# { \int (12x+6)(3x^2+3x+5)^7 dx= ? }

## Question:

{eq}\int (12x+6)(3x^2+3x+5)^7 dx= ? {/eq}

## Integration By Substitution:

There are some integrals that are difficult to solve directly. If we observe them closely, we can find ways to simplify integrals into more familiar forms.

Substitution is the easiest method to solve the difficult integral.

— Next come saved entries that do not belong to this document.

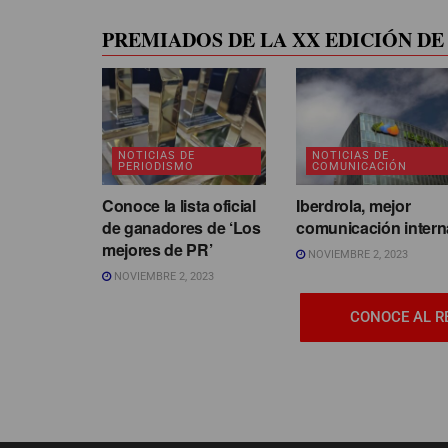
PREMIADOS DE LA XX EDICIÓN DE 
NOTICIAS DE
NOTICIAS DE
PERIODISMO
COMUNICACIÓN
Conoce la lista oficial
Iberdrola, mejor
de ganadores de ‘Los
comunicación intern
mejores de PR’
NOVIEMBRE 2, 2023
NOVIEMBRE 2, 2023
CONOCE AL R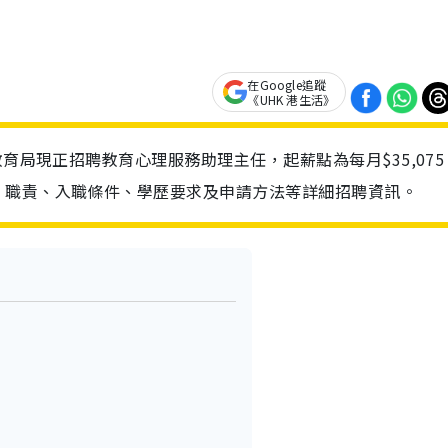
在Google追蹤
《UHK 港生活》
教育局現正招聘教育心理服務助理主任，起薪點為每月$35,075
、職責、入職條件、學歷要求及申請方法等詳細招聘資訊。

In this method, we define a new function and integrate the integral over that instead of over {eq}x {/eq}. This method is applicable only if we have an integral of the form {eq}\int f(p(x)) p'(x) dx {/eq}

We have to solve the integral

{eq}\int (12x+6)(3x^2+3x+5)^7 dx {/eq}

We solve the integral by using the substitution method.

We use the substitution {eq}3x^2+3x+5=t {/eq} to solve the integral.

Differentiate both sides of the substitution with respect to {eq}x {/eq}

{eq}\begin{align} 3x^2+3x+5 &=t\\ \dfrac{\mathrm{d} }{\mathrm{d} x}(3x^2+3x+5) &=\dfrac{\mathrm{d} t}{\mathrm{d} x}\\ 3(2x)+3(1)+0 &=\dfrac{\mathrm{d} t}{\mathrm{d} x}\\ (6x+3)dx &=dt \end{align} {/eq}

Applying this substitution to the integral, we have:

{eq}\begin{align} \int (12x+6)(3x^2+3x+5)^7 dx &=\int 2(6x+3)(3x^2+3x+5)^7 dx\\ &=\int 2(t)^7dt\\ &=2\int t^7dt\\ &=2\left ( \dfrac{t^8}{8} \right )+C\\ &=\dfrac{t^8}{4}+C \end{align} {/eq}

Reversing the substitution, we have:

{eq}\begin{align} \int (12x+6)(3x^2+3x+5)^7 dx &=\dfrac{t^8}{4}+C\\ &=\dfrac{1}{4}(3x^2+3x+5)^8+C \end{align} {/eq}

{eq}\color{blue}{\int (12x+6)(3x^2+3x+5)^7 dx=\dfrac{1}{4}(3x^2+3x+5)^8+C} {/eq}